Agriculture : sortir de la défensive pour mieux communiquer

Dans un contexte où l’agriculture est souvent mise en cause dans les débats publics — que ce soit sur l’environnement, le bien-être animal ou les pratiques agricoles — il devient urgent pour les acteurs du secteur de reprendre la main sur la communication. Dominique Wolton, expert en sciences de l’information et fondateur de la revue Hermès, appelle les agriculteurs à sortir d’une posture défensive pour affirmer leur rôle essentiel dans la société. Lors d’une intervention organisée par le SYRPA en partenariat avec le think tank Agridées, il a livré un éclairage percutant sur les enjeux de la communication agricole à l’heure des crises écologiques, numériques et sociales.

Dominique Wolton, directeur de recherche au CNRS et auteur de l’ouvrage « Vive l’incommunication – la victoire de l’Europe » (Éditions François Bourin), a participé à une conférence organisée par le SYRPA en collaboration avec Agridées. Devant un auditoire composé de communicants, d’agriculteurs et de professionnels de l’agroalimentaire, il a partagé sa vision de la communication appliquée aux enjeux agricoles et ruraux.

Selon lui, la communication ne se limite pas à l’échange d’informations. Elle peut prendre trois formes : la communication (fondée sur l’accord et le partage), l’incommunication (désaccord négocié) et l’accommunication (échec du dialogue, menant au conflit ou au silence). Cette dernière, trop souvent observée dans le traitement médiatique du monde agricole, crée un climat de polarisation dommageable.

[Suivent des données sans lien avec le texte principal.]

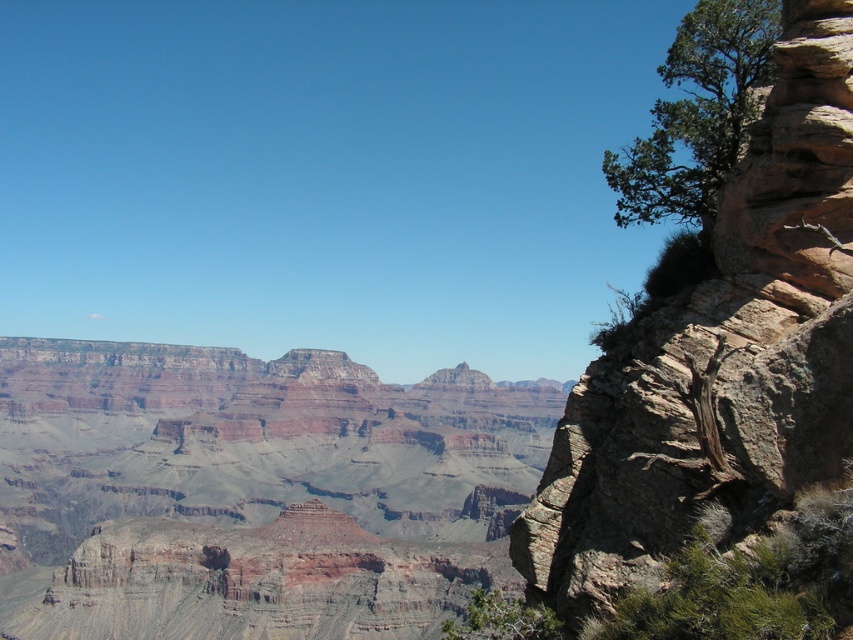 Which is more to the right, rustic brown cliff at right or green leafy tree at lower right?

rustic brown cliff at right is more to the right.

Between rustic brown cliff at right and green leafy tree at lower right, which one is positioned lower?

green leafy tree at lower right is lower down.

Which is behind, point (730, 449) or point (520, 620)?

Positioned behind is point (520, 620).

This screenshot has width=853, height=640. Find the location of `rustic brown cliff at right`. rustic brown cliff at right is located at coordinates (718, 355).

Does green leafy tree at upper right appear over green leafy tree at lower right?

Correct, green leafy tree at upper right is located above green leafy tree at lower right.

Which of these two, green leafy tree at upper right or green leafy tree at lower right, stands taller?

Standing taller between the two is green leafy tree at upper right.

Locate an element on the screen. This screenshot has height=640, width=853. green leafy tree at upper right is located at coordinates (697, 113).

Which is below, rustic red rock canyon at center or green leafy tree at upper right?

rustic red rock canyon at center is lower down.

Does rustic red rock canyon at center have a smaller size compared to green leafy tree at upper right?

Yes, rustic red rock canyon at center is smaller than green leafy tree at upper right.

Between point (57, 387) and point (769, 0), which one is positioned in front?

Point (769, 0)

Locate an element on the screen. The image size is (853, 640). rustic red rock canyon at center is located at coordinates (253, 492). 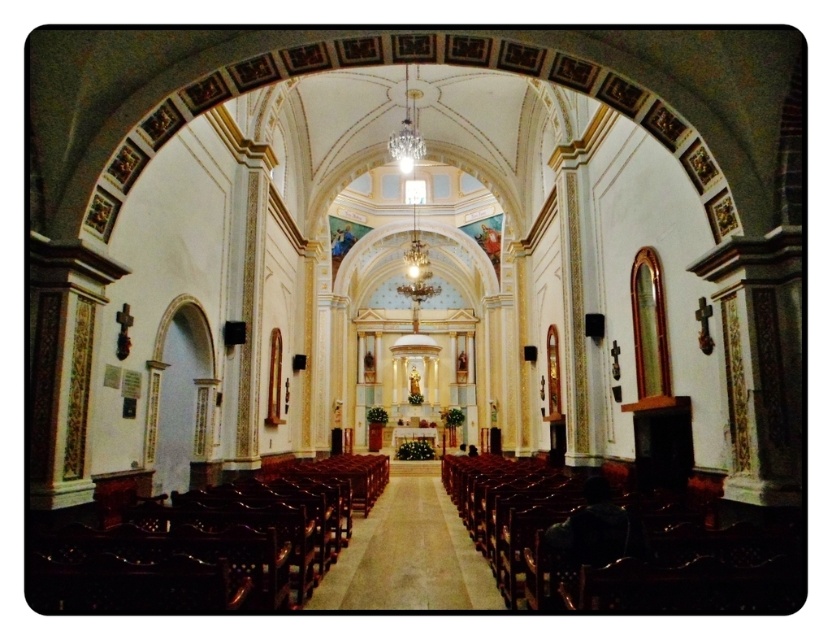 Who is more distant from viewer, (121, 602) or (439, 547)?

The point (439, 547) is behind.

Is point (110, 568) less distant than point (418, 484)?

Yes, it is in front of point (418, 484).

The width and height of the screenshot is (832, 640). Identify the location of polished dark wood chairs at left. (208, 541).

In the scene shown: Is polished dark wood chairs at left to the left of mahogany polished wood chair at lower right from the viewer's perspective?

Indeed, polished dark wood chairs at left is positioned on the left side of mahogany polished wood chair at lower right.

Which of these two, polished dark wood chairs at left or mahogany polished wood chair at lower right, stands taller?

polished dark wood chairs at left

Which is in front, point (172, 556) or point (771, 604)?

Point (771, 604)

I want to click on polished dark wood chairs at left, so click(208, 541).

Does mahogany polished wood chair at lower right lie behind wooden polished aisle at center?

Result: No, it is not.

Between mahogany polished wood chair at lower right and wooden polished aisle at center, which one is positioned lower?

wooden polished aisle at center

I want to click on mahogany polished wood chair at lower right, so click(613, 545). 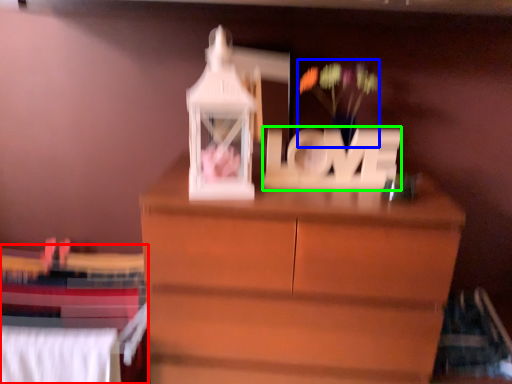 Question: Which object is positioned closest to bed (highlighted by a red box)? Select from floral arrangement (highlighted by a blue box) and letter (highlighted by a green box).

Choices:
 (A) floral arrangement
 (B) letter

Answer: (B) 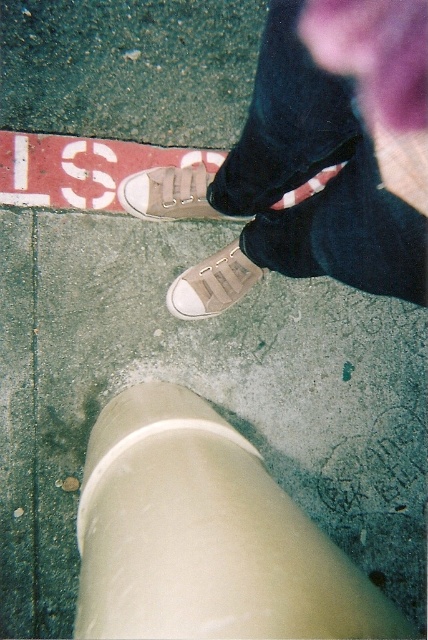 You are holding a small drone that has a 30 cm wingspan. You want to fly it from your current position to take a photo of the matte beige sneakers at center without getting too close. Can the drone stay above the sneakers while maintaining a safe distance of at least 30 cm away from them?

The matte beige sneakers at center and camera are 56.14 centimeters apart. Since the drone needs to stay at least 30 cm away, the current distance of 56.14 cm allows the drone to hover safely above the sneakers while maintaining the required distance.

You are standing on the sidewalk and see the point marked at coordinates (315, 160). What object is located at that point?

The point at coordinates (315, 160) corresponds to the matte beige sneakers at center.

You are a delivery robot with a width of 12 inches. You need to move from the matte beige sneakers at center to the matte beige canvas shoe at center. Can you fit through the space between them?

The matte beige sneakers at center and matte beige canvas shoe at center are 8.30 inches apart from each other. Since the robot is 12 inches wide, it cannot fit through the space between them as the distance is narrower than the robot. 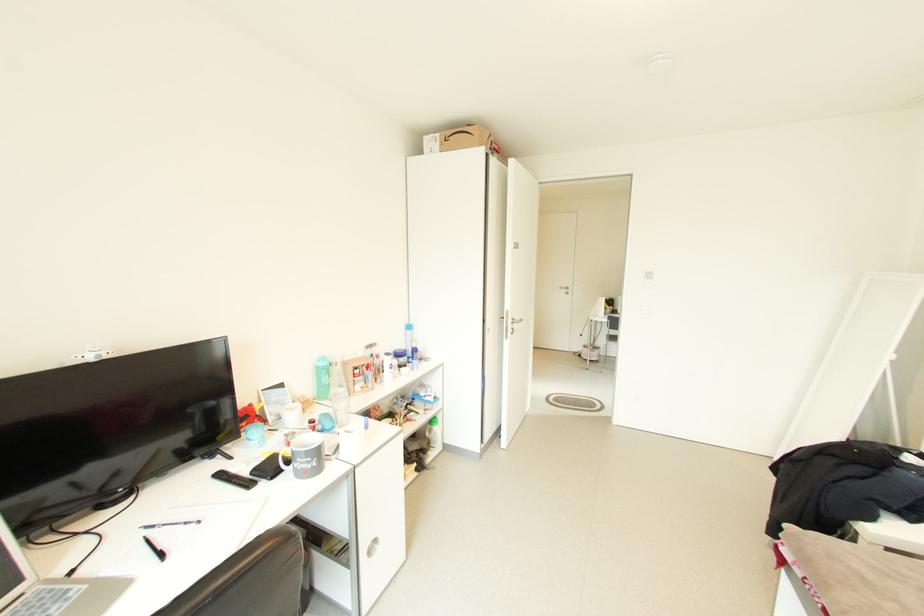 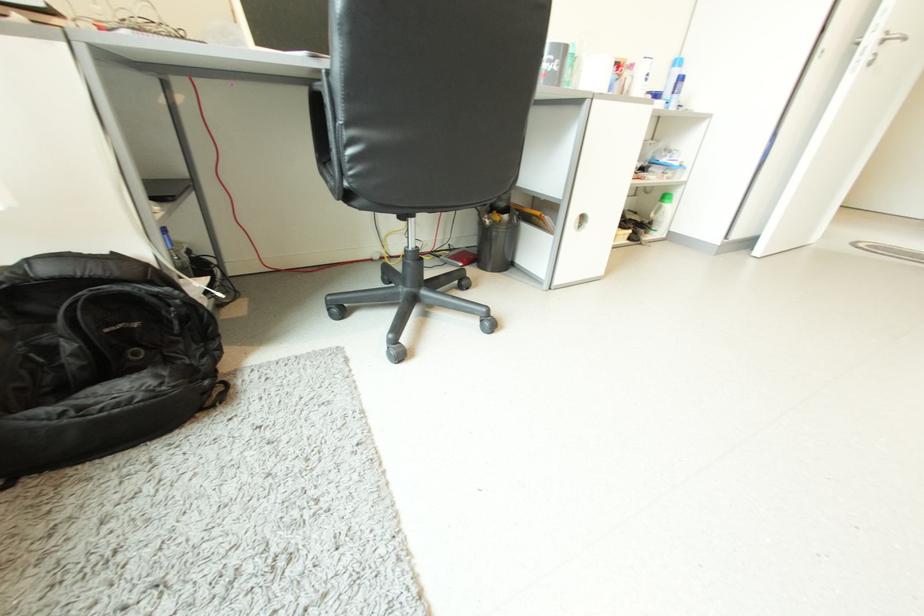 Find the pixel in the second image that matches point 314,466 in the first image.

(553, 68)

L’agribashing, la remise en cause de pratiques comme l’élevage ou l’usage de certains intrants (tels que les produits phytosanitaires), ou encore les critiques portées à l’encontre du modèle agricole productiviste illustrent clairement cette crise de communication. Or, pour Wolton, « les agriculteurs sont ancrés dans le réel, dans le vrai : il faut le revendiquer et le montrer ».

Il appelle donc le secteur agricole à adopter une posture plus proactive : partager ses expériences, affirmer ses valeurs, et assumer la complexité du métier agricole dans un monde en transition. Car au-delà des contraintes techniques ou réglementaires, le véritable défi consiste aujourd’hui à faire comprendre ces réalités à des citoyens souvent déconnectés du terrain.

Il met également en garde contre deux idéologies dominantes : l’écologie politique, qui occulte parfois la diversité des réalités humaines, et le numérique, porté par les géants du web (GAFA), qui promeuvent une vision uniformisée du monde. Selon lui, l’Europe doit retrouver son ancrage culturel pour répondre à ces défis sans céder à une technocratie déshumanisante.

Cette prise de parole remet en lumière l’importance pour chaque acteur du monde agricole de reprendre l’initiative du discours public : sortir du repli, rétablir le lien avec la société, et démontrer le rôle vital de l’agriculture dans la résilience alimentaire, écologique et sociale.

Lire l’interview complète de Dominique Wolton sur le site d’Agridées

Par Marie-Laure Hustache, Responsable communication chez Agridées et administratrice du SYRPA

Alors que l’agriculture entre dans une période de reconfiguration majeure face aux défis environnementaux et sociétaux, une communication offensive, honnête et humaine est plus que jamais nécessaire. Plutôt que de subir les débats, les agriculteurs et les communicants du secteur doivent les investir avec lucidité, pédagogie et conviction. Car il n’y aura pas de transition durable sans une agriculture forte et bien comprise.